▶ **Work to be completed**: Each line of the data must be written out again verbatim; no image belongs in the copy.
****
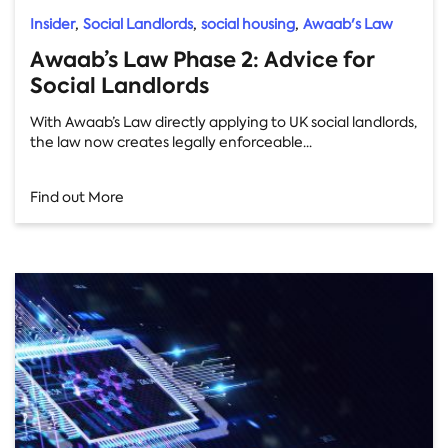
,
,
,
Insider
Social Landlords
social housing
Awaab's Law
Awaab’s Law Phase 2: Advice for
Social Landlords
With Awaab’s Law directly applying to UK social landlords,
the law now creates legally enforceable...
Find out More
****
▶ **Exercise output**:
,
,
,
Insider
Social Landlords
social housing
Awaab's Law
Awaab’s Law Phase 2: Advice for
Social Landlords
With Awaab’s Law directly applying to UK social landlords,
the law now creates legally enforceable...
Find out More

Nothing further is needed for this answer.